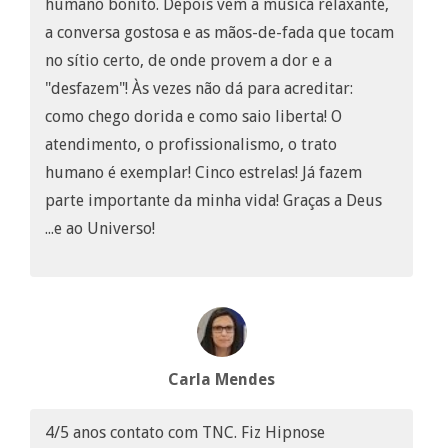
humano bonito. Depois vem a música relaxante,
a conversa gostosa e as mãos-de-fada que tocam
no sítio certo, de onde provem a dor e a
"desfazem"! Às vezes não dá para acreditar:
como chego dorida e como saio liberta! O
atendimento, o profissionalismo, o trato
humano é exemplar! Cinco estrelas! Já fazem
parte importante da minha vida! Graças a Deus
...e ao Universo!
Carla Mendes
4/5 anos contato com TNC. Fiz Hipnose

——————————

> WHAT THE EXERCISE ASKS:
Please return each line of the data above in which the word "humano" occurs.

> SOLUTION FOR THIS TASK:
humano bonito. Depois vem a música relaxante,
humano é exemplar! Cinco estrelas! Já fazem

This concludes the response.